**YOUR INSTRUCTIONS:**
With the pictures omitted, repeat exactly the lines below starting with the line that has "Punjab Land Records Authority New Jobs 2026 –" and going on through the line that has "versatile in use".

(Stored records)

============

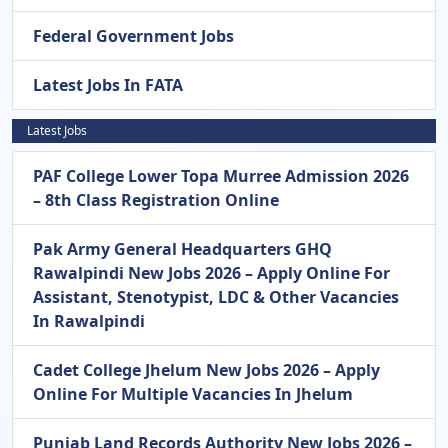
Federal Government Jobs
Latest Jobs In FATA
Latest Jobs
PAF College Lower Topa Murree Admission 2026
– 8th Class Registration Online
Pak Army General Headquarters GHQ
Rawalpindi New Jobs 2026 – Apply Online For
Assistant, Stenotypist, LDC & Other Vacancies
In Rawalpindi
Cadet College Jhelum New Jobs 2026 – Apply
Online For Multiple Vacancies In Jhelum
Punjab Land Records Authority New Jobs 2026 –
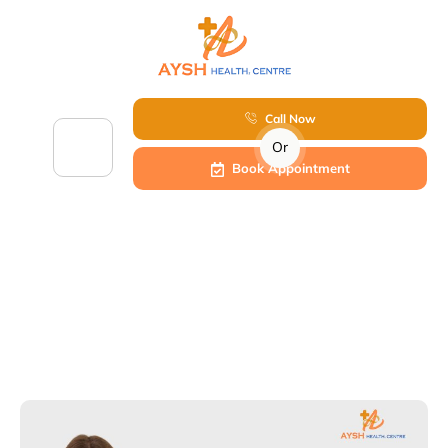
Call Now
Or
Book Appointment
Infertility in Women: Causes, Symptoms &
Best Treatment – Dr. Veena at Aysh Health
Centre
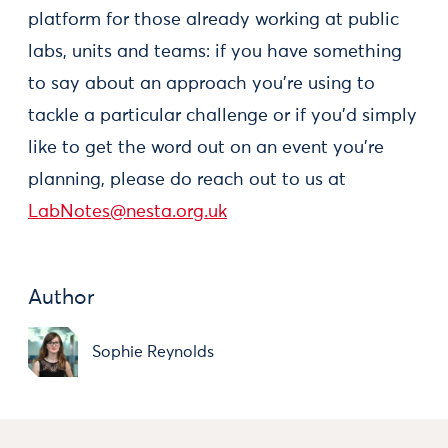
platform for those already working at public
labs, units and teams: if you have something
to say about an approach you're using to
tackle a particular challenge or if you'd simply
like to get the word out on an event you're
planning, please do reach out to us at
LabNotes@nesta.org.uk
Author
Sophie Reynolds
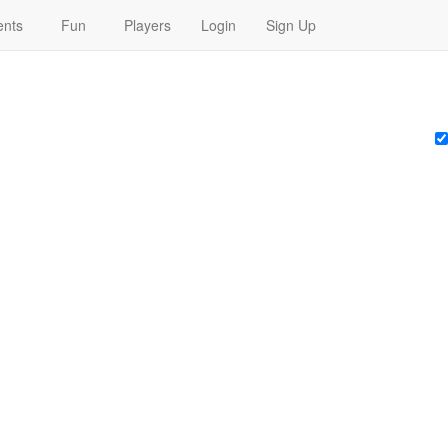
nts
Fun
Players
Login
Sign Up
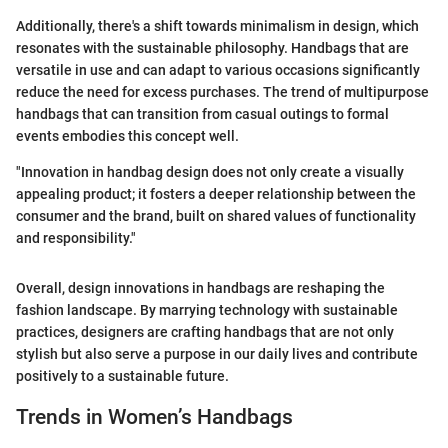
Additionally, there's a shift towards minimalism in design, which
resonates with the sustainable philosophy. Handbags that are
versatile in use and can adapt to various occasions significantly
reduce the need for excess purchases. The trend of multipurpose
handbags that can transition from casual outings to formal
events embodies this concept well.
"Innovation in handbag design does not only create a visually
appealing product; it fosters a deeper relationship between the
consumer and the brand, built on shared values of functionality
and responsibility."
Overall, design innovations in handbags are reshaping the
fashion landscape. By marrying technology with sustainable
practices, designers are crafting handbags that are not only
stylish but also serve a purpose in our daily lives and contribute
positively to a sustainable future.
Trends in Women’s Handbags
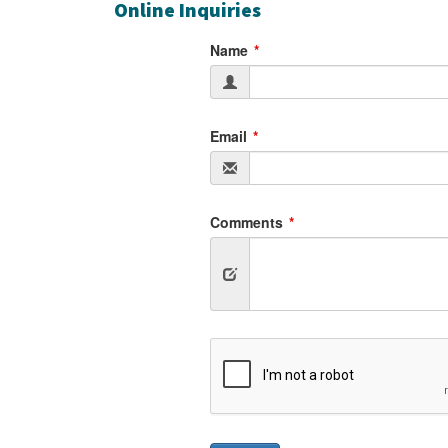
Online Inquiries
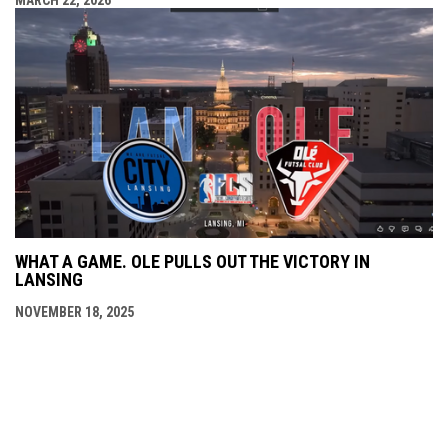
MARCH 22, 2026
WHAT A GAME. OLE PULLS OUT THE VICTORY IN
LANSING
NOVEMBER 18, 2025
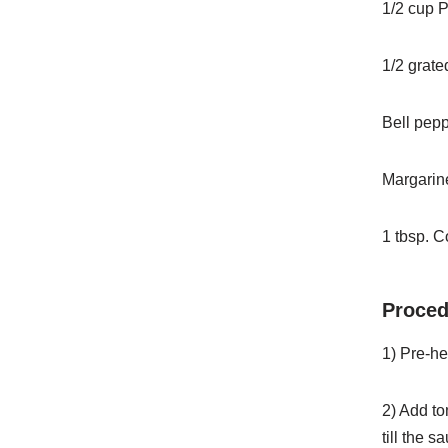
1/2 cup P
1/2 grat
Bell pepp
Margarine
1 tbsp. C
Proced
1) Pre-hea
2) Add to
till the s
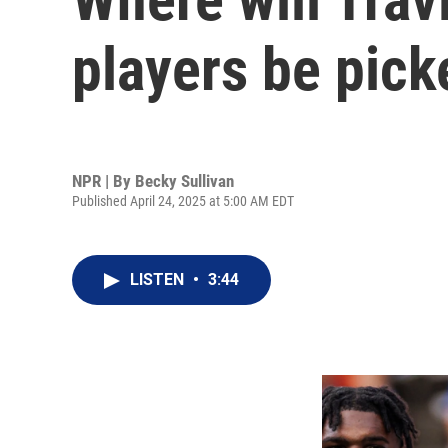
players be pick
NPR | By
Becky Sullivan
Published April 24, 2025 at 5:00 AM EDT
LISTEN
•
3:44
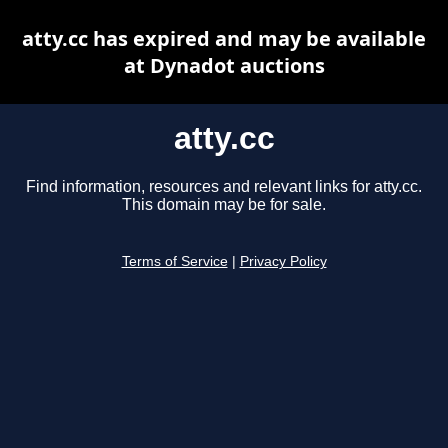
atty.cc has expired and may be available
at Dynadot auctions
atty.cc
Find information, resources and relevant links for atty.cc.
This domain may be for sale.
Terms of Service
|
Privacy Policy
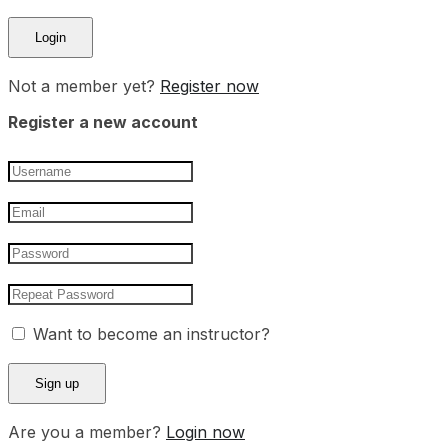
Not a member yet?
Register now
Register a new account
Want to become an instructor?
Are you a member?
Login now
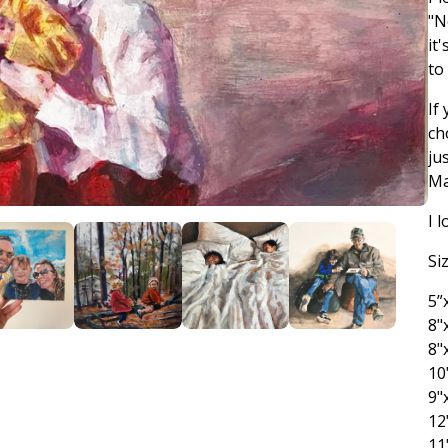
"N
it
to
If
ch
ju
Ma
I 
Si
5”
8"
8"
10
9"
12
11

============

**SOLUTION FOR THIS EXERCISE:**
Punjab Land Records Authority New Jobs 2026 –
Call Now
Or
Book Appointment
Infertility in Women: Causes, Symptoms &
Best Treatment – Dr. Veena at Aysh Health
Centre
platform for those already working at public
labs, units and teams: if you have something
to say about an approach you're using to
tackle a particular challenge or if you'd simply
like to get the word out on an event you're
planning, please do reach out to us at
LabNotes@nesta.org.uk
Author
Sophie Reynolds
nts
Fun
Players
Login
Sign Up
Additionally, there's a shift towards minimalism in design, which
resonates with the sustainable philosophy. Handbags that are
versatile in use and can adapt to various occasions significantly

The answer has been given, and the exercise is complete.